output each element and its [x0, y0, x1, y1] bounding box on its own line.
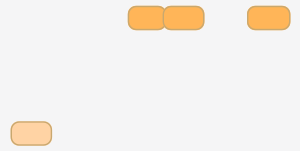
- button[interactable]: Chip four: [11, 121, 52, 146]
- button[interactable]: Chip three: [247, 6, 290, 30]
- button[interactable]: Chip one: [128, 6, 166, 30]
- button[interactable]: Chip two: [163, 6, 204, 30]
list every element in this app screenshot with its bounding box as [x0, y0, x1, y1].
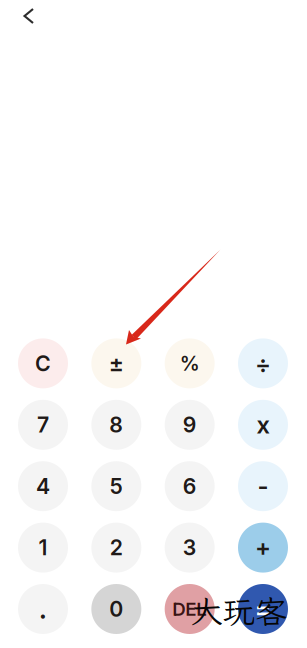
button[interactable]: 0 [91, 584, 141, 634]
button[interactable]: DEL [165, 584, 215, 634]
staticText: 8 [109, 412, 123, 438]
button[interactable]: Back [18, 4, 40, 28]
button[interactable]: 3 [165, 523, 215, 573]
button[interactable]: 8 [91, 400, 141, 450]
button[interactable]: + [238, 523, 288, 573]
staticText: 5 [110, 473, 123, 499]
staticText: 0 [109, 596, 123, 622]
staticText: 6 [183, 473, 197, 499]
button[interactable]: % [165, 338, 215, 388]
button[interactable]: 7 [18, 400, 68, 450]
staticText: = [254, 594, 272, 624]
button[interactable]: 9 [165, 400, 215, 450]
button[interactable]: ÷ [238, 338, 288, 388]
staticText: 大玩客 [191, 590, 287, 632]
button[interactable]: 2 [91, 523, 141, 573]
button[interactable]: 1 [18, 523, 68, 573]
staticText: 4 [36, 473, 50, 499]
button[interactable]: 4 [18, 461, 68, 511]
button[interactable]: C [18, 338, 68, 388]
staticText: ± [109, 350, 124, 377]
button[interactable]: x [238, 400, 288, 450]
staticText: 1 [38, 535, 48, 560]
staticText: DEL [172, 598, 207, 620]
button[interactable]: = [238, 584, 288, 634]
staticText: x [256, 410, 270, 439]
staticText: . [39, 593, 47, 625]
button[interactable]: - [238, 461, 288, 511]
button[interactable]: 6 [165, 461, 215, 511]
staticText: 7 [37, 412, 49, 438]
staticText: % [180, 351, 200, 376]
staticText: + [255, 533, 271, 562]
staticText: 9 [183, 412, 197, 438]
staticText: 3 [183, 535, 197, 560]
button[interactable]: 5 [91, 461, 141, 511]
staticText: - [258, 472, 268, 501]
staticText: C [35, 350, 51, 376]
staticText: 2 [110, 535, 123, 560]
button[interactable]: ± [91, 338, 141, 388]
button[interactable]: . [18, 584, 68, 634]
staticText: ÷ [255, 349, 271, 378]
====
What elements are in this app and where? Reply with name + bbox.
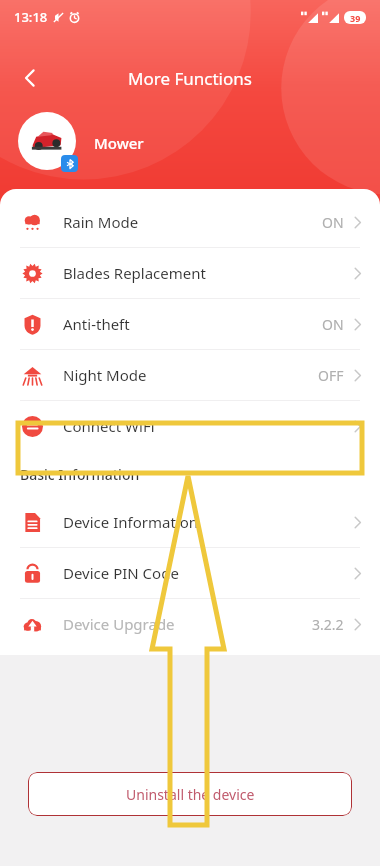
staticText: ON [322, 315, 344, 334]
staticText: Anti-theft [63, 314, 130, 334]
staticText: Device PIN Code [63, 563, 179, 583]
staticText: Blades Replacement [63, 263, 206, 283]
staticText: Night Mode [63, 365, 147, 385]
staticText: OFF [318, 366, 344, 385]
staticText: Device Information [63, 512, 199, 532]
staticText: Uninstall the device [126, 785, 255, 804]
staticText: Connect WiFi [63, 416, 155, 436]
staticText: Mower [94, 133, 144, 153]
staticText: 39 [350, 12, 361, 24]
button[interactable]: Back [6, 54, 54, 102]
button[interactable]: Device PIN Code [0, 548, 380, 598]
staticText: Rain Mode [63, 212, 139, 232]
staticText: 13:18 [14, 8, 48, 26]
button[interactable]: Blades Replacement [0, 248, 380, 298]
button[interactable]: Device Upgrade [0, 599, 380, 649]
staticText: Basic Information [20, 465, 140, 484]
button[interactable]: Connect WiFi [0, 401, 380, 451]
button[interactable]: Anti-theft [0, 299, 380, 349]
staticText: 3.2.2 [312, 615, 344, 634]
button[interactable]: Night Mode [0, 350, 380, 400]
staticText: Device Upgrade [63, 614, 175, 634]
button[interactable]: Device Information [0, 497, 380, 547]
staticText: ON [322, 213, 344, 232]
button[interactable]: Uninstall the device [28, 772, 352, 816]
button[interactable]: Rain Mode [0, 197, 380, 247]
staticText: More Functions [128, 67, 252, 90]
====
Search the data above for the word "with", then gather each line in which it appears.

list every element in this app screenshot with its bounding box as [x0, y0, x1, y1].
What elements are in this app and where? Reply with name + bbox.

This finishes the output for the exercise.